XX is important for utilizing open data!
Explanations with examples and sample programs
HULFT problem-solving solutions | Utilizing open data
What is open data?
Open data is "publicly available data" that can be freely used by anyone via the internet, etc. It is made public not only by national and local governments, but also by research institutions and various private companies.
Definition of Open Data
The "Open Data Basic Guidelines" established by the Public-Private Data Utilization Promotion Strategic Council in 2017 defines open data as follows:
Open data is defined as public and private data held by the national government, local governments, and businesses that has been made public in a form that satisfies all of the following criteria so that any citizen can easily use it (process, edit, redistribute, etc.) via the Internet, etc.
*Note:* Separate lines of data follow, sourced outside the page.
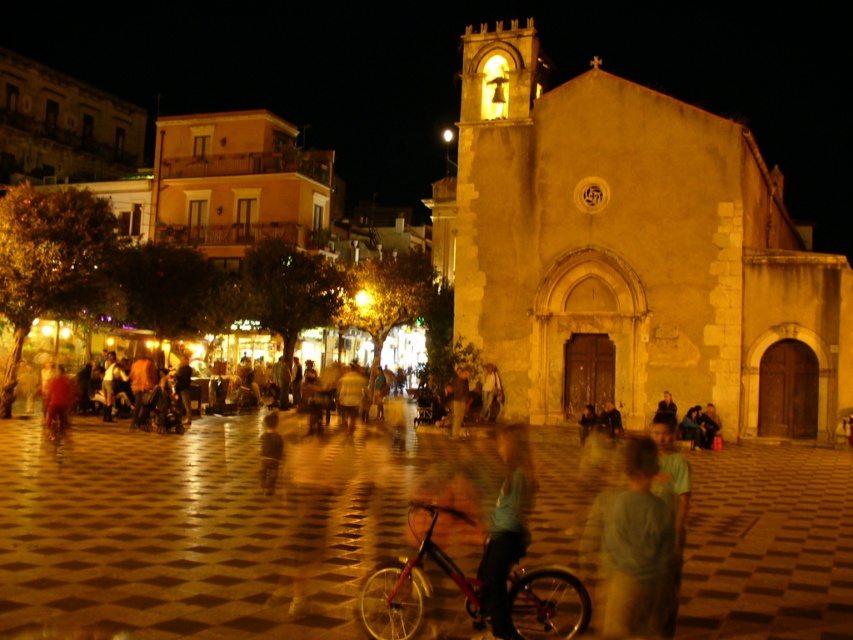 Question: Among these points, which one is farthest from the camera?

Choices:
 (A) (570, 618)
 (B) (819, 486)

Answer: (B)

Question: Which object appears farthest from the camera in this image?

Choices:
 (A) yellow stone church at center
 (B) light blue cotton shirt at center
 (C) light blue fabric shirt at center

Answer: (A)

Question: Is yellow stone church at center thinner than light blue cotton shirt at center?

Choices:
 (A) no
 (B) yes

Answer: (A)

Question: Among these objects, which one is nearest to the camera?

Choices:
 (A) shiny red bicycle at center
 (B) yellow stone church at center
 (C) matte stone pavement at center
 (D) light blue fabric shirt at center

Answer: (C)

Question: Where is yellow stone church at center located in relation to light blue fabric shirt at center in the image?

Choices:
 (A) above
 (B) below

Answer: (A)

Question: Can you confirm if yellow stone church at center is positioned to the left of light brown fabric shirt at center?

Choices:
 (A) yes
 (B) no

Answer: (B) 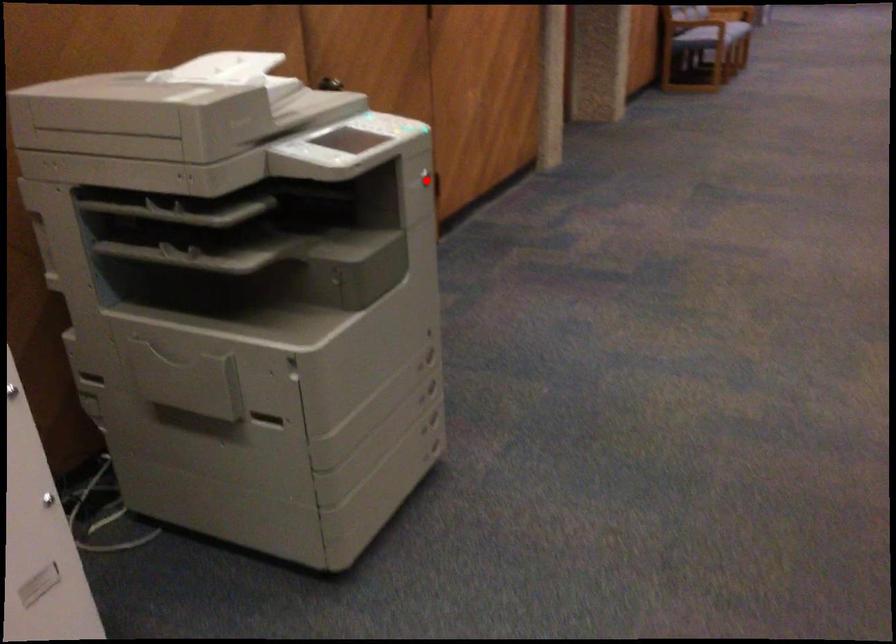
- Any content that can be reused for commercial or non-commercial purposes.
- Machine-readable
- What can be used for free
In other words, open data is data that can be used by anyone free of charge, for both commercial and non-commercial purposes, and that is made public in a format that can be read by a wide range of common tools and programs, rather than a format that can only be handled by specific software. A similar definition is given in the "OPEN DATA HANDBOOK."
The significance and purpose of making the data public is also stated as follows:
The increased use of public data by a wide range of entities will enable the rapid and efficient provision of diverse services that utilize originality and ingenuity, and the provision and improvement of public services through public-private collaboration. This will enable appropriate responses to environmental changes such as diversifying needs and values and technological innovation, and will contribute to resolving the various challenges facing Japan, such as its severe fiscal situation and the rapid progress of an aging population with a declining birthrate.
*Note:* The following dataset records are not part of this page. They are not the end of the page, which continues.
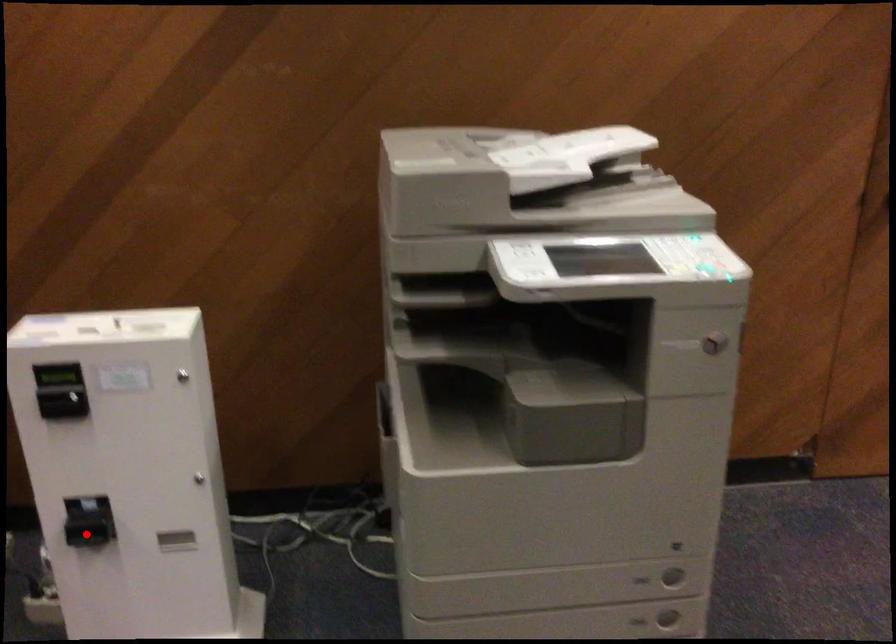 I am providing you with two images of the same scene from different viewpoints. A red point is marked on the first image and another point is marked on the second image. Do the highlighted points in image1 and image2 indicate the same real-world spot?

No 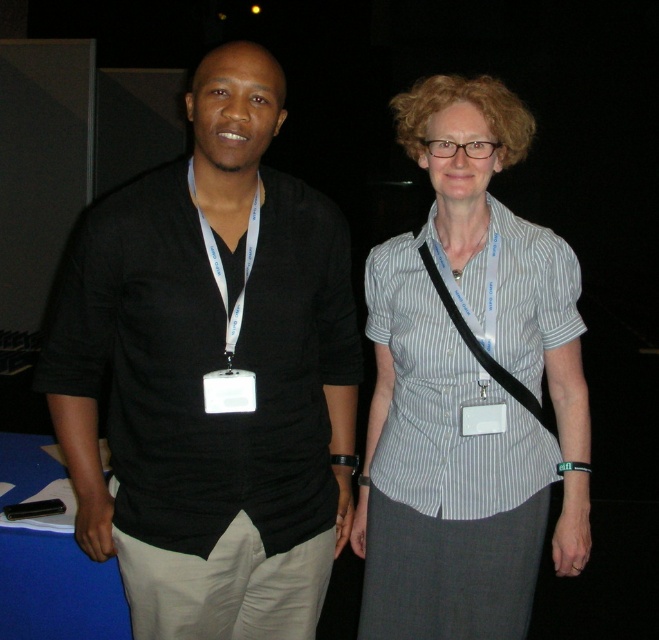 Question: Does black cotton shirt at left have a smaller size compared to white striped shirt at center?

Choices:
 (A) no
 (B) yes

Answer: (B)

Question: Among these objects, which one is farthest from the camera?

Choices:
 (A) black cotton shirt at left
 (B) white striped shirt at center

Answer: (B)

Question: Is black cotton shirt at left behind white striped shirt at center?

Choices:
 (A) no
 (B) yes

Answer: (A)

Question: Can you confirm if black cotton shirt at left is smaller than white striped shirt at center?

Choices:
 (A) no
 (B) yes

Answer: (B)

Question: Which of the following is the farthest from the observer?

Choices:
 (A) (154, 536)
 (B) (474, 516)

Answer: (B) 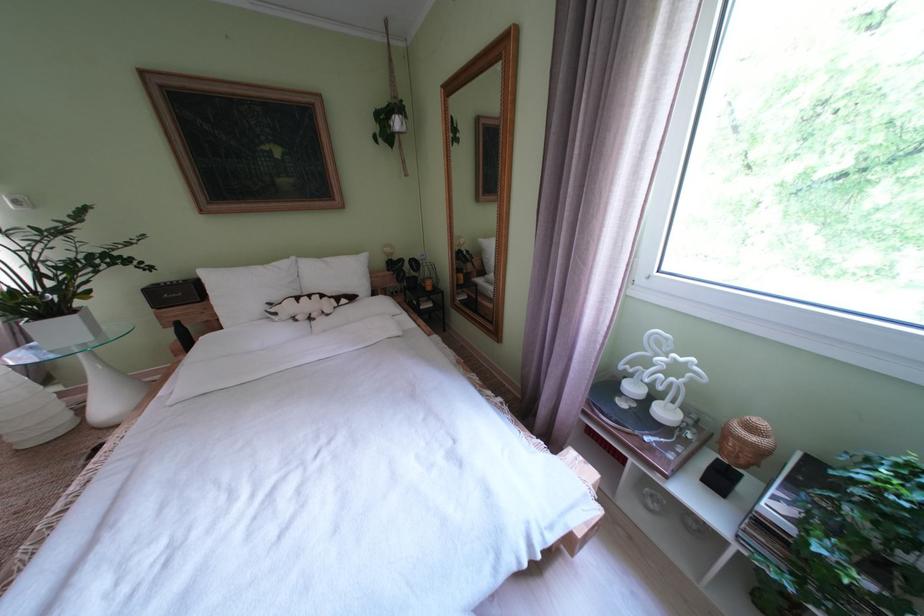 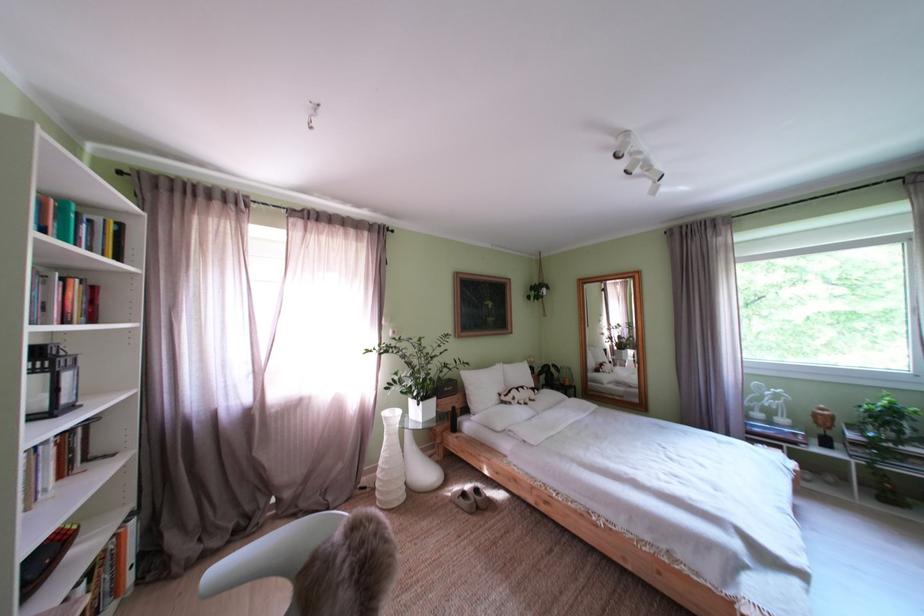 Question: I am providing you with two images of the same scene from different viewpoints. After the viewpoint changes to image2, which objects are now occluded?

Choices:
 (A) grey slipper
 (B) ceiling spotlight
 (C) large white vase
 (D) none of these

Answer: (D)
It will also encourage venture companies and others to create a variety of new services and businesses, and improve the efficiency of corporate activities, which will lead to economic revitalization throughout Japan.
In this way, not only national and local governments but also private companies are being provided with useful data that can be used to create new businesses and improve the value of their services. This is truly a treasure trove, and we hope to use this data to help our companies grow.
Types of open data
What kind of open data is being made public? Open data is being made public not only by the national and local governments but also by private companies.
Country/Government
The Digital Agency and other government ministries and agencies publish a variety of statistical data on topics such as the economy, healthcare, education, transportation, disaster prevention, and tourism.
- e-Gov (Digital Agency)
As a "one-stop e-government portal," not only can you complete procedures with government agencies such as the Ministry of Health, Labor and Welfare online, but it also makes public data on the Constitution, laws, and government ordinances. - e-Stat (Statistics Bureau, Ministry of Internal Affairs and Communications, National Statistics Center)
As a portal site for government statistics, it publishes data from over 700 statistical surveys conducted by various government ministries and agencies. - EDINET (Financial Services Agency)
Securities reports, tender offer notification forms, and other documents are made public through the electronic disclosure system for disclosure documents based on the Financial Instruments and Exchange Act.
It is also published by many other organizations, including the Ministry of Land, Infrastructure, Transport and Tourism, the Ministry of Health, Labor and Welfare, and the Environment Agency.
local government
As of June 2023, data has been released by 1,449 municipalities, including all 47 prefectures. Data on disaster prevention, taxes, tourism, the environment, and more is published for each municipality.
- Hokkaido Open Data Portal
- Tokyo Metropolitan Government Open Data Catalog Site
- Kyoto Prefecture Open Data Catalog Site
For a list of all municipalities that have made their data public, please see the "List of Municipalities Initiatives for Open Data" on the Digital Agency website.
»List of local governments that have implemented open data initiatives
Private companies and organizations
Open data is not only made public by national and local governments, but also by private companies and organizations. A wide variety of data is made public, from data with a high public interest, such as weather data and map information, to data that indicates consumer needs, such as e-commerce site and word-of-mouth information. Here are some representative examples.
- OpenWeatherMap
OpenWeatherMap, operated by the UK company OpenWeather, makes weather data publicly available. Basic data such as the current weather is provided free of charge, but some data, such as 30-day weather forecasts, is available for a fee. - Rakuten Web Service
Data on various services provided by the Rakuten Group is provided via API. You can obtain product information from Rakuten Ichiba, hotel and inn rankings from Rakuten Travel, and user reviews from Rakuten Books.
What can you do with open data?
Let's think about what we can do with this open data.
New store opening plan planning
The aforementioned e-Stat publishes the population and number of households by city, ward, town, and village. This data could be used to consider potential locations for new stores. Furthermore, by graphing the concentration of existing stores in relation to the population of a potential store location in a scatter plot, or by plotting the presence of competing stores, it is possible to narrow down potential locations that are more likely to attract customers and be more profitable.
Sales causal analysis
By comparing your company's past sales data with meteorological information such as weather and temperature, you can use open data to analyze the causal relationship between sales and weather conditions. Furthermore, by analyzing the correlation between sales trends for each product in a store and the attributes of the area (hours of sunshine, traffic volume, age group, average income, etc.), you can consider key products and effective shelf allocations in other stores with the same regional characteristics.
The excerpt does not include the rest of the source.